◆ The task: The line containing "planowane jest wprowadzenie nowych badań" marks the start; repeat it and every following line exactly through the end of the entries.

◆ Data:
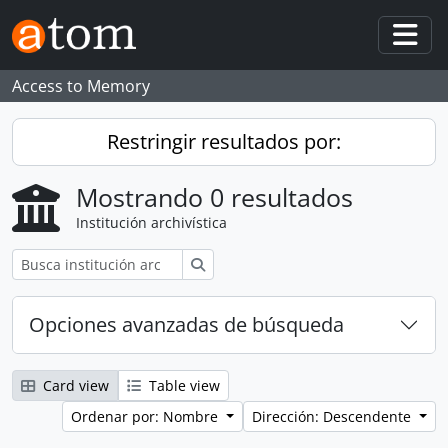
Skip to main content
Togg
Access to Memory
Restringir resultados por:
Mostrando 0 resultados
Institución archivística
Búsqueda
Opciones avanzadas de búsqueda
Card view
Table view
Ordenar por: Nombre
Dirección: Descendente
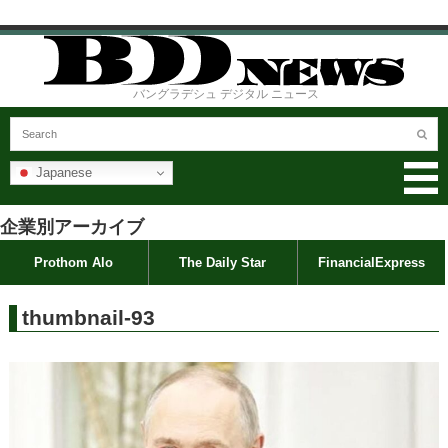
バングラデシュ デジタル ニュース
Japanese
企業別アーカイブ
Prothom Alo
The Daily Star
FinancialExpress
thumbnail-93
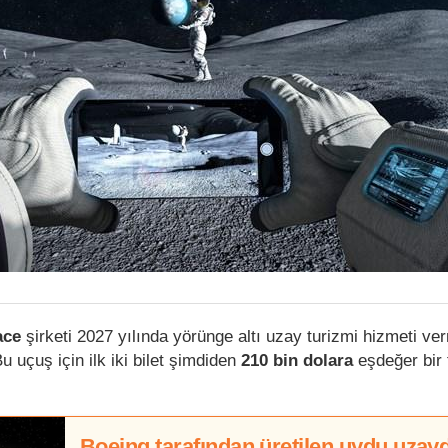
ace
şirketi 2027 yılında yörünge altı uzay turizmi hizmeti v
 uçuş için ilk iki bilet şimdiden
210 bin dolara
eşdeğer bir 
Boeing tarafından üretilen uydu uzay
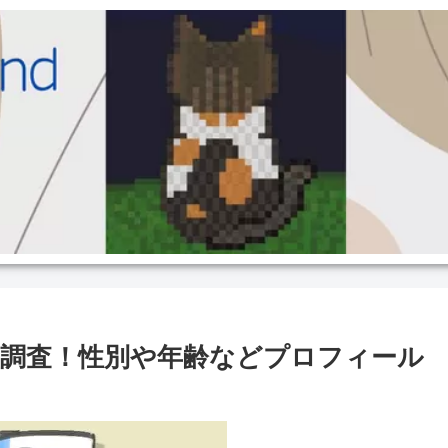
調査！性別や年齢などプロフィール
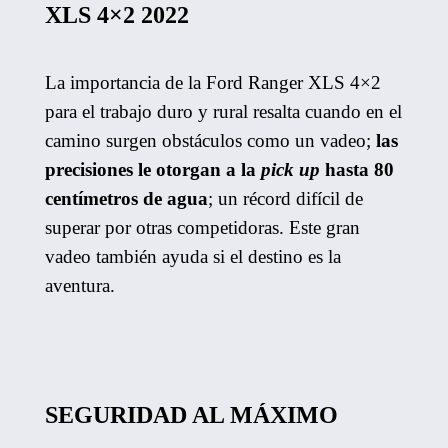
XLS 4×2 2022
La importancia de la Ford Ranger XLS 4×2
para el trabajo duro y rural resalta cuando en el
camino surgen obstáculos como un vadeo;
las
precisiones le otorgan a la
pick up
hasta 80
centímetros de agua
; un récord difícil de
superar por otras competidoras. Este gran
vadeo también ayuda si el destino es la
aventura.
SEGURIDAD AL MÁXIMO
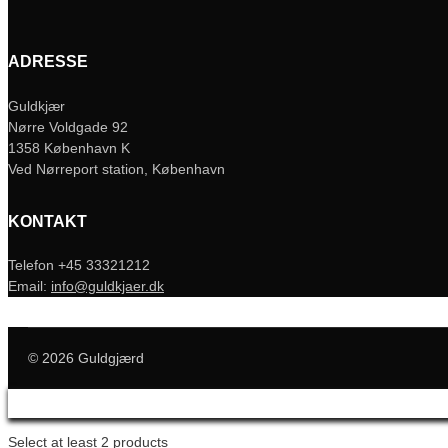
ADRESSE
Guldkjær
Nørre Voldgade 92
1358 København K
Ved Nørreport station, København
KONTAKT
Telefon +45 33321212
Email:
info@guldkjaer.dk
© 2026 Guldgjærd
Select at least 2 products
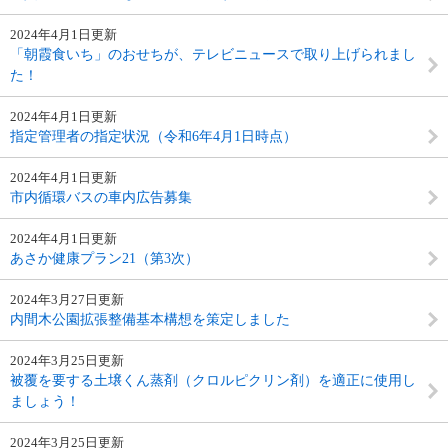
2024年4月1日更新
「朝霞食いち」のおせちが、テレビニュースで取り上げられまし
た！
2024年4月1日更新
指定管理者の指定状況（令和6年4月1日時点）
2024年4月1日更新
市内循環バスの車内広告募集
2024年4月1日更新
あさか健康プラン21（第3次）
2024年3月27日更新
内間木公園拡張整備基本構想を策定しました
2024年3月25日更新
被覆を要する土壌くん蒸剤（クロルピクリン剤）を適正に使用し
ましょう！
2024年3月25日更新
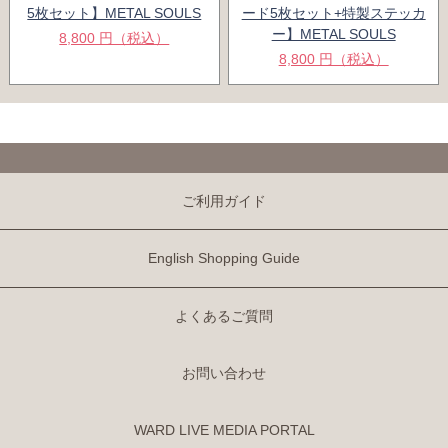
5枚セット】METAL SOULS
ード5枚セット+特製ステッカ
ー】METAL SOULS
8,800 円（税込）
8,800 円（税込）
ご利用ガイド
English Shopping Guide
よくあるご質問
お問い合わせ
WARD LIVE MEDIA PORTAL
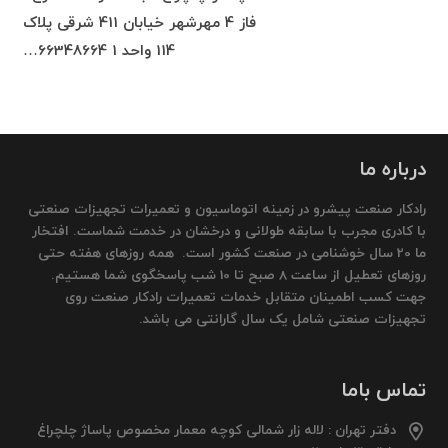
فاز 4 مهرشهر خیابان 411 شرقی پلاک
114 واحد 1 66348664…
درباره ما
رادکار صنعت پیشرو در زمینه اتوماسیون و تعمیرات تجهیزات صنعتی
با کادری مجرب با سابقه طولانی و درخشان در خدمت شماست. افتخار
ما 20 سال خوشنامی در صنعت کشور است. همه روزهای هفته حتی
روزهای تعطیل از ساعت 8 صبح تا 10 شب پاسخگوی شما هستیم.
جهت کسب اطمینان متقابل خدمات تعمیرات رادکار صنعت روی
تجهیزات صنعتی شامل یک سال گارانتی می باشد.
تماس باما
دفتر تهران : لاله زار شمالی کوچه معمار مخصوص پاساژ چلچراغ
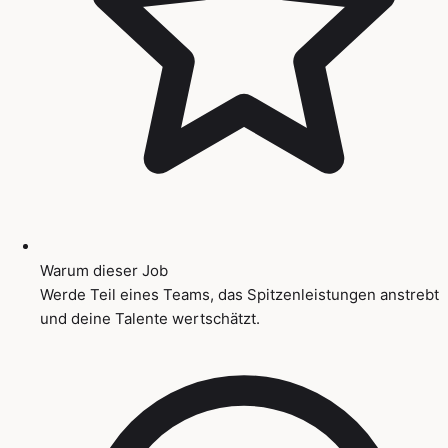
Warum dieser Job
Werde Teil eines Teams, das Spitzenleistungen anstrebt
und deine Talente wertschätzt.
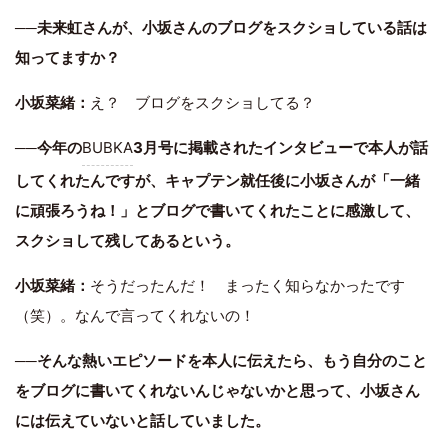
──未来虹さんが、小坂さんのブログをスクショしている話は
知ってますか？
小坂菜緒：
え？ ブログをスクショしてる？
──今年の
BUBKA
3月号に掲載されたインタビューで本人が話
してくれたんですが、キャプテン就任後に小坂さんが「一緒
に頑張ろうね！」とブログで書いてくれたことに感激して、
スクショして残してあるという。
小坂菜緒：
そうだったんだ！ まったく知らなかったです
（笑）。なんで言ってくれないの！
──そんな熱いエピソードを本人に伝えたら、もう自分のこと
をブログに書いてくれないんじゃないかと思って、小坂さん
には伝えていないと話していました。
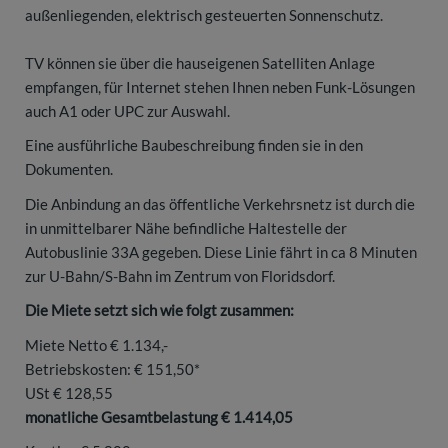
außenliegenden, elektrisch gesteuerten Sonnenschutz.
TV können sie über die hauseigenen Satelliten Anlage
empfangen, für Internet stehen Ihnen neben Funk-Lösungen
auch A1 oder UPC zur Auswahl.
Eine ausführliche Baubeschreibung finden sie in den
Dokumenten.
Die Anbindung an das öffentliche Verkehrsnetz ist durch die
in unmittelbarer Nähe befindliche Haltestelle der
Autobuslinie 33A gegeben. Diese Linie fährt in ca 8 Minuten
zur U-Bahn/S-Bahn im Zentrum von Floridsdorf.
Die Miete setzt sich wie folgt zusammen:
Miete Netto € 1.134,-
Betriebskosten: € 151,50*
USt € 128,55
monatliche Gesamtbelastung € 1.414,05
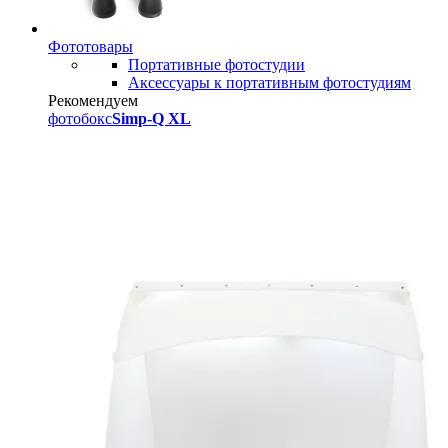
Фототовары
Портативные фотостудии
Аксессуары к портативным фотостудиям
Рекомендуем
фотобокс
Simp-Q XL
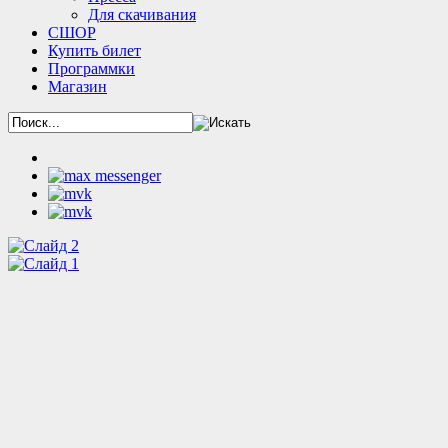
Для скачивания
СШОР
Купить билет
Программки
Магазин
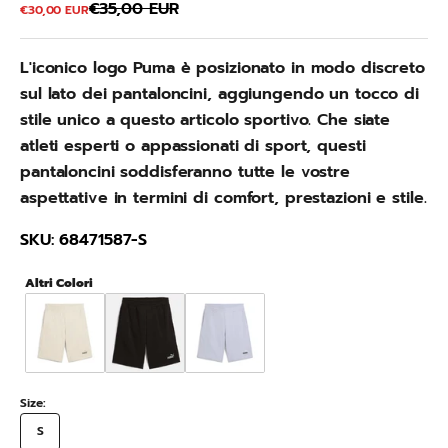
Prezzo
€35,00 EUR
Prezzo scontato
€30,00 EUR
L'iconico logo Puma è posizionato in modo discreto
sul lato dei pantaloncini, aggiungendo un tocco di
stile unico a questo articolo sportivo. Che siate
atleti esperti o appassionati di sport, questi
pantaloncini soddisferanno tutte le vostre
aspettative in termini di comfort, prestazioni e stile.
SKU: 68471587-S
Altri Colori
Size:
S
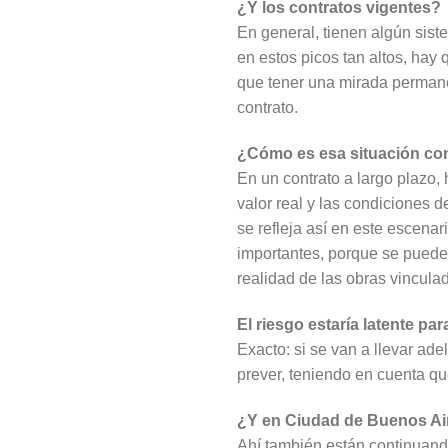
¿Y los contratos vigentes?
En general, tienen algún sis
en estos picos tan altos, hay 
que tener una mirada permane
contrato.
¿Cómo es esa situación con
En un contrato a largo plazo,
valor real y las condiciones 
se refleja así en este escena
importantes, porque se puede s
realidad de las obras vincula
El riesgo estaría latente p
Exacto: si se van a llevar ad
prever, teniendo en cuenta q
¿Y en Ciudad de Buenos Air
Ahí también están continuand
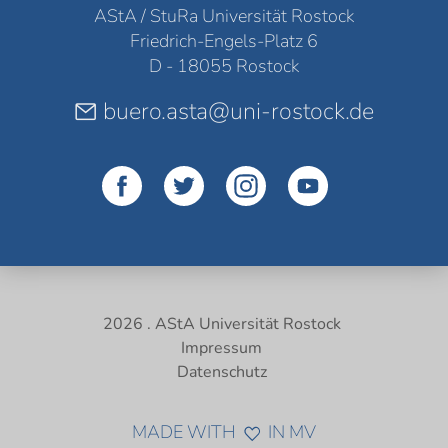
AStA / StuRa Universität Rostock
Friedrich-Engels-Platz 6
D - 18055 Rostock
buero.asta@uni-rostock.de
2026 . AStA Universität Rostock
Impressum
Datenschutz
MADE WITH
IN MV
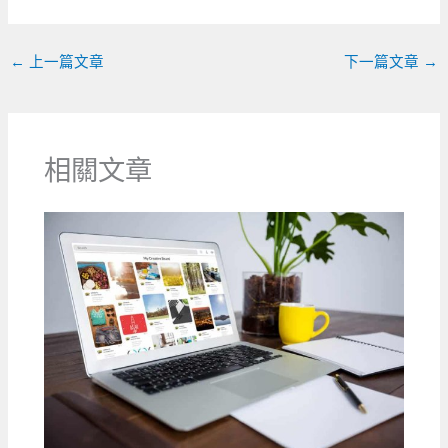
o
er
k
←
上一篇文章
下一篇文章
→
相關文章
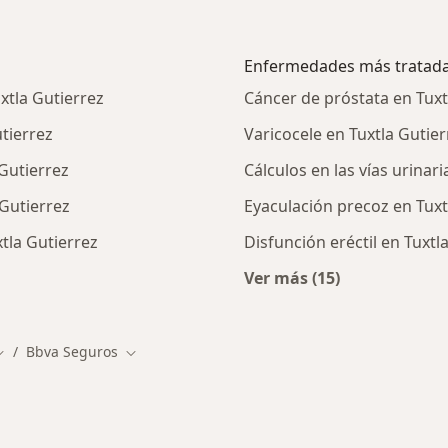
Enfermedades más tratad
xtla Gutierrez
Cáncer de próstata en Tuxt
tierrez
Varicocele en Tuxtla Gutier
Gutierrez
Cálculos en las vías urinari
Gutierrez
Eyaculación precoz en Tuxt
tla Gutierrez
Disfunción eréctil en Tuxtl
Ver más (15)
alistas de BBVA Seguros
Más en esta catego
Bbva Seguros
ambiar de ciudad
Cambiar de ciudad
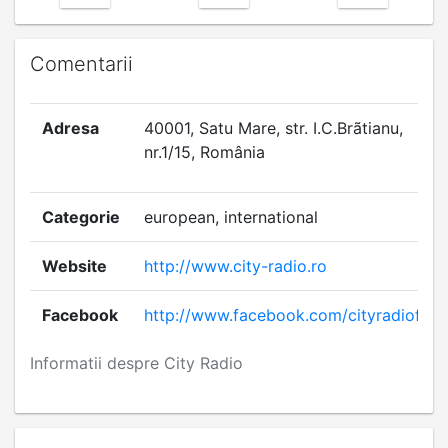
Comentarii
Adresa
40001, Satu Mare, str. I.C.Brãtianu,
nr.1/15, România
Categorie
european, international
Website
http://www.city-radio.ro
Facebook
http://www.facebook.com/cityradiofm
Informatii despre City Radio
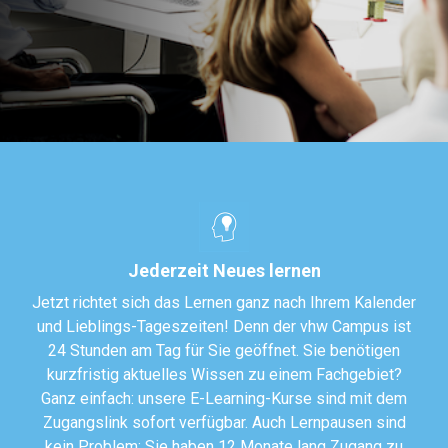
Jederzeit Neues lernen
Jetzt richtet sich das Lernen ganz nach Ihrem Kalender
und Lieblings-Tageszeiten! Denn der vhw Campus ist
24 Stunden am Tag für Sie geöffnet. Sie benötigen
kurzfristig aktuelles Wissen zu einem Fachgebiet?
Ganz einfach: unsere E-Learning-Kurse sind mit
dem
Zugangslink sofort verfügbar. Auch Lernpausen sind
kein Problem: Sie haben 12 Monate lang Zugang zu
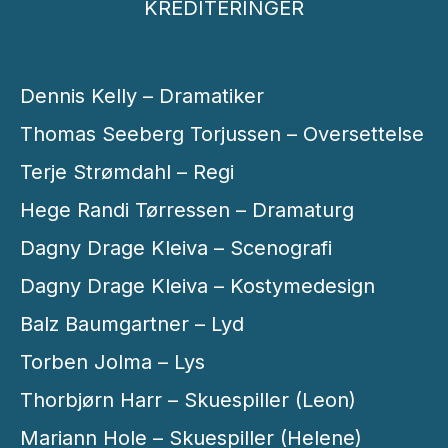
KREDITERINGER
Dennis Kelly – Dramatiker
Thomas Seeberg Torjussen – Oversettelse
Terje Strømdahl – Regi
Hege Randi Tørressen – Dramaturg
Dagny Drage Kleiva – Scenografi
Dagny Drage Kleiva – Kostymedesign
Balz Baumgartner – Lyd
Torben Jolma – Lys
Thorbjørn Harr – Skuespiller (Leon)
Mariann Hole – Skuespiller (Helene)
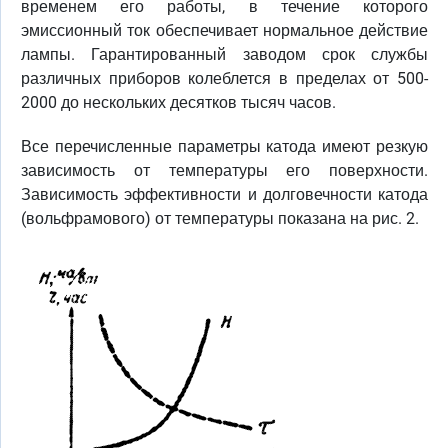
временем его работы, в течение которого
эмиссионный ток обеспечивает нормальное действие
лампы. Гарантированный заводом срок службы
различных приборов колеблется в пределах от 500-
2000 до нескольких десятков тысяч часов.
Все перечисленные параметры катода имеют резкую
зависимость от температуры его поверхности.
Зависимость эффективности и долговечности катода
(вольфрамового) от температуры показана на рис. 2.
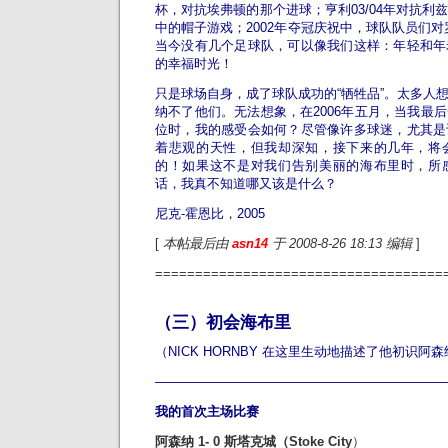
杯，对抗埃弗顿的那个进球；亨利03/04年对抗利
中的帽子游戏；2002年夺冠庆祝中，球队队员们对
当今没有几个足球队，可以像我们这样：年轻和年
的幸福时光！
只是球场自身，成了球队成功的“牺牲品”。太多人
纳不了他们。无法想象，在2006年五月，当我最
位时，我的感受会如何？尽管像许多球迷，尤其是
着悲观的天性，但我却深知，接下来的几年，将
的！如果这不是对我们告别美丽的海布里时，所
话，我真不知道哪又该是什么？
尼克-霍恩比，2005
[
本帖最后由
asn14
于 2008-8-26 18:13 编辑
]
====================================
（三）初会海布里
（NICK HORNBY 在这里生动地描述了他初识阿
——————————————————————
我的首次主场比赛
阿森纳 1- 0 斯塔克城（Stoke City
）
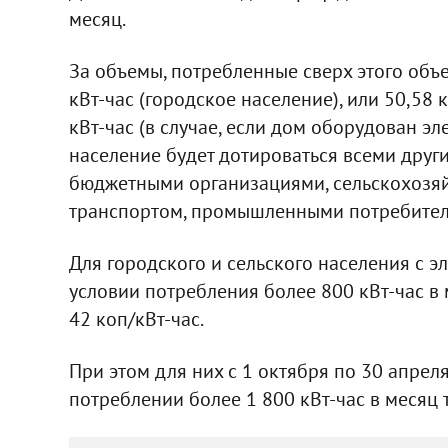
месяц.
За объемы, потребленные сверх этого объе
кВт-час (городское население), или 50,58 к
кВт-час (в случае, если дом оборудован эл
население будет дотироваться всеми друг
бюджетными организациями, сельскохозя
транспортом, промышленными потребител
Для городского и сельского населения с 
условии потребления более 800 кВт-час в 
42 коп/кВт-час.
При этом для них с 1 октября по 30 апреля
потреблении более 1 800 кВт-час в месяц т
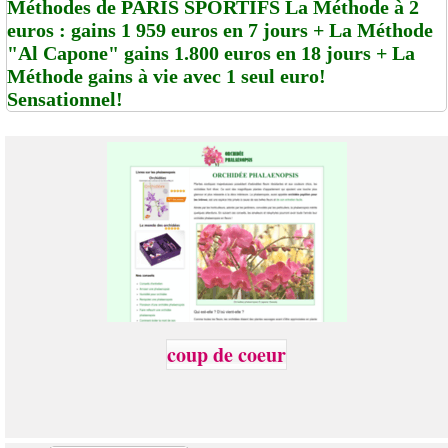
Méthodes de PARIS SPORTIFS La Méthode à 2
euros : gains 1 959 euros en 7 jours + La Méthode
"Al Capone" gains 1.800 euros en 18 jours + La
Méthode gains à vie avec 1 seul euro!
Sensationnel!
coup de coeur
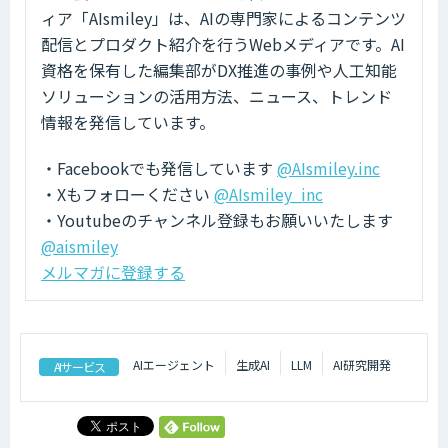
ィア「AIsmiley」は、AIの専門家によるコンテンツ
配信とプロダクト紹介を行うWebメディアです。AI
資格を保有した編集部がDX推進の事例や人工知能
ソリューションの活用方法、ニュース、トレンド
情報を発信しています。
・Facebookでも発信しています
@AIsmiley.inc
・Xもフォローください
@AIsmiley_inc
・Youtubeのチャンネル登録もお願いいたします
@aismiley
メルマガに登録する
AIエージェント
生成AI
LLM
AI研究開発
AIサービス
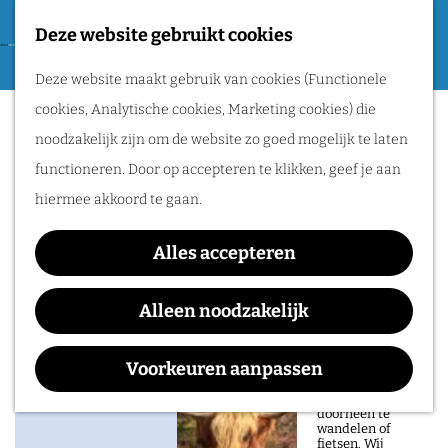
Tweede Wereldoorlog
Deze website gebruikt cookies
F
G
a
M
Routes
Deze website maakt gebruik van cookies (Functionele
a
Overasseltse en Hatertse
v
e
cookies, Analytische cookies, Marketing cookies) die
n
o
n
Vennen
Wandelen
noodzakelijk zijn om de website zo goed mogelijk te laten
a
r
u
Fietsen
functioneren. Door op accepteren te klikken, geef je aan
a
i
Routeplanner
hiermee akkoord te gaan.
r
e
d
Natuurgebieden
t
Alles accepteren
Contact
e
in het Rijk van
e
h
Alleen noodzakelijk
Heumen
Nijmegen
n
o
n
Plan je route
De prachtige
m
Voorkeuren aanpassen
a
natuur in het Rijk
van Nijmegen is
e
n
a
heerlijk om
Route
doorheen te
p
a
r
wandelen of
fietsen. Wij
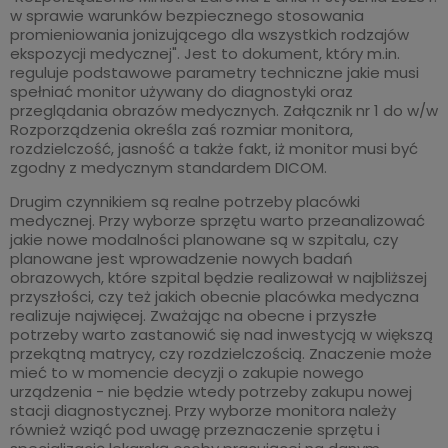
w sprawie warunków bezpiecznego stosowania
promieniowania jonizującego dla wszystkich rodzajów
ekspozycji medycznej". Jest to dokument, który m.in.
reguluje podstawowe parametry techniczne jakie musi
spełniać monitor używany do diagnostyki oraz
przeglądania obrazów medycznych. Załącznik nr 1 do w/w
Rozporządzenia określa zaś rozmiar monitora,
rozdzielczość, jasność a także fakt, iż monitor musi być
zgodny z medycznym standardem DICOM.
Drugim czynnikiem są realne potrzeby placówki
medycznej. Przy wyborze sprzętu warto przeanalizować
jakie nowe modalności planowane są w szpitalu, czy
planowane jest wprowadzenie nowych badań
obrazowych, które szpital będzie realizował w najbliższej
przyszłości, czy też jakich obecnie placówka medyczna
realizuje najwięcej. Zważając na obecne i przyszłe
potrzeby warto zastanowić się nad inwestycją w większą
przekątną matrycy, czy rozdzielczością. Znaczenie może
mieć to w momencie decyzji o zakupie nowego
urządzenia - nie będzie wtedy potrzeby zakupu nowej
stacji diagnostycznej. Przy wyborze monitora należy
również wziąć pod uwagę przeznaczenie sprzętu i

◆ Output for this task:
planowane jest wprowadzenie nowych badań
obrazowych, które szpital będzie realizował w najbliższej
przyszłości, czy też jakich obecnie placówka medyczna
realizuje najwięcej. Zważając na obecne i przyszłe
potrzeby warto zastanowić się nad inwestycją w większą
przekątną matrycy, czy rozdzielczością. Znaczenie może
mieć to w momencie decyzji o zakupie nowego
urządzenia - nie będzie wtedy potrzeby zakupu nowej
stacji diagnostycznej. Przy wyborze monitora należy
również wziąć pod uwagę przeznaczenie sprzętu i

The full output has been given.